Zu feiern gibt es außerhalb der Corona-Zeit sowieso immer irgendwas. Maibaumaufstellung, Sonnwendfeuer oder Keltersaison, um nur einige Beispiele zu nennen. Ich bin Mitglied im SV "Pfeil" Niederlauer und dort als zweite Kassierin in der erweiterten Vorstandschaft aktiv. Oft helfe ich deshalb bei Festen auch im Getränkeausschank, beim Essensverkauf oder beim Kassieren mit, statt nur Besucherin zu sein.

Kristina Kunzmann entspannt zu Hause gerne in der Hängematte und lauscht den Vögeln.
Foto: Daniel Peter | Kristina Kunzmann entspannt zu Hause gerne in der Hängematte und lauscht den Vögeln.

Ich mache das nicht, weil ich dafür eine Gegenleistung oder gar Geld erwarte, sondern einfach, weil es mir ein gutes Gefühl gibt und Spaß macht.

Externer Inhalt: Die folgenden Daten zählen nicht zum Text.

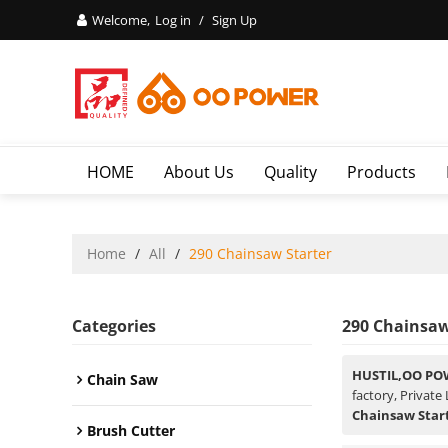
Welcome,
Log in
/
Sign Up
HOME
About Us
Quality
Products
Home
/
All
/
290 Chainsaw Starter
Categories
290 Chainsaw
HUSTIL,OO PO
Chain Saw
factory, Private
Chainsaw Star
Brush Cutter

Vor allem wegen der Gemeinschaft mit den anderen Helfern, von denen ich viele schon lange kenne, mit denen ich mich gut verstehe und mit denen das Plaudern über das Neueste im Dorf schön ist. Da erledigt sich die Arbeit an der Kasse beim Makrelen-Verkauf oder im Grillhäuschen doch fast von alleine.

Dorfbrunnen und Schlittenhang als schönste Spielplätze

Als ich ein Kind war, diente der Brunnen direkt vor unserem Haus im Sommer als schönster Spielplatz. Eine meiner Freundinnen hielt mit dem Finger die Ausflussöffnung zu, eine andere pumpte. Und zwar so lange, bis das Wasser zu allen Seiten herausspritzte und alle nass wurden. Ein weiteres Highlight war der Hang an der Kapelle in der "Grünen Au" etwas außerhalb vom Ort, der sich hervorragend zum Schlittenfahren eignete. Im Winter herrschte dort immer viel Betrieb.

Das Schöne am Dorfleben ist für mich auch, dass ich von unserem Grundstück mit Garten und Hof aus nur wenige Sekunden laufen muss, um sofort noch mehr Grün und Stille genießen zu können. Es gibt am Fluss Lauer sogar einen extra hergerichteten Strand mit Insel, viel Platz und frischer Luft. Wenn ich meine Ruhe haben will, lege ich mich oft auch im Garten daheim in die Hängematte und lausche den Vögeln.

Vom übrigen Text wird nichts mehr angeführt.